Ismarlama sorunun son cümlesini iyi analiz edersek sağlıklı sonuca varabiliriz aslında. Bu biraz da "merd-i Kıpti sirkatin söylerken şecaatini arz eder" darb-i misaline benziyor.
28 Şubat'tan etkilenmeyen bir yerlerin adamıdır. Aynen katılıyorum.
28 Şubat'tan etkilenmeyen, faaliyetleri hız kesmeyen, şöhreti yedi düveli tutan mutlaka bir yerlerin adamıdır.
Sayın Prof. Dr. Haydar Baş, 28 Şubat sürecinde, tarihin hiçbir döneminde, hiç kimsenin uğramadığı ve reva görülmediği bir zulme ve haksızlığa uğramıştır. Adına izafe edilen bütün kurum ve kuruluşlar, ya trilyonlarca cezaya çarptırılmış, ya da sudan sebeplerle kapatılmıştır. Sadece İstanbul'da, kuruluşlarında önderlik yaptığı üç kolejin komik gerekçelerle kapılarına kilit vurulmuştur. Sadece bu üç kolejin maddi yükü 10-20 milyon dolardır.

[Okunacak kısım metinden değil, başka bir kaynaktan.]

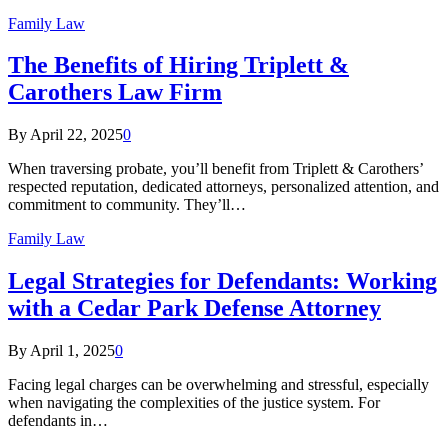
Family Law
The Benefits of Hiring Triplett &
Carothers Law Firm
By
April 22, 2025
0
When traversing probate, you’ll benefit from Triplett & Carothers’
respected reputation, dedicated attorneys, personalized attention, and
commitment to community. They’ll…
Family Law
Legal Strategies for Defendants: Working
with a Cedar Park Defense Attorney
By
April 1, 2025
0
Facing legal charges can be overwhelming and stressful, especially
when navigating the complexities of the justice system. For
defendants in…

Maltepe Koleji, altında mescit olduğu için,
Güngören Koleji, tuvalet pencereleri küçük olduğu için,
Yayla Koleji, kantininin yeri yetkililere sorulmadan değiştirildiği için kapatılmıştı; hem de okulların açılmasına bir hafta kala.
Zeytinburnu'ndaki öğrenci yurdunun, hayatında karakol-polis nedir bilmeyen müdürü (F.İ.), sadece ve sadece bir kinin ve nefretin eseri olabilecek tarzda saatlerce hazır ol vaziyetinde bekletilmiş ve kendisinden yurda bağışlanan bir kasa zeytinin ve her bir zeytin tanesinin nerelerde harcandığının tek tek hesabı sorulmuştur.
Bütün bunlar olurken, 28 Şubat mağdurları(!) yurtlarına yurt, sandıklarına armut depolamakla meşguldü.
Bütün bu gerçekleri örtbas etmek isteyenler bir iftirayı da ihmal etmediler.
"Derin devlet."
Bu öyle bir derin devletti ki;
Kurdurduğu televizyondan, bu milletin yüz binlerce ferdi Allah'ın kelamını öğrendi, Kur'an öğrendi, hatim indirdi, dinini öğrendi.
Hem de Kur'an öğrenmenin hukuki müeyyidelere bağlandığı bir dönemde.
Bu öyle bir derin devletti ki;
Kurdurduğu televizyonda, bu millete vatan sevgisini öğretti.
Bu öyle bir derin devletti ki;
Kurdurduğu televizyonlarda bu millete "dini bütünlük milli bütünlüktür, milli bütünlük dini bütünlüktür" düşüncesi binlerce kez hatırlatıldı.
Bu öyle bir derin devletti ki;
Kurdurduğu televizyonlarda, bu millete, misyonerliğin bu milletin önce dinine sonra vatanına kastetmesi olayıdır gerçeğini öğretti.
Bu öyle bir derin devletti ki;
Kurdurduğu televizyonlarda, Müslüman olmadan kurtuluşun mümkün olmadığı gerçeğini öğretti.
Bu öyle bir derin devletti ki;
Kurdurduğu televizyonlarda, bu millete "Dinlerarası Diyalog" fikri misyonerliktir gerçeğini öğretti.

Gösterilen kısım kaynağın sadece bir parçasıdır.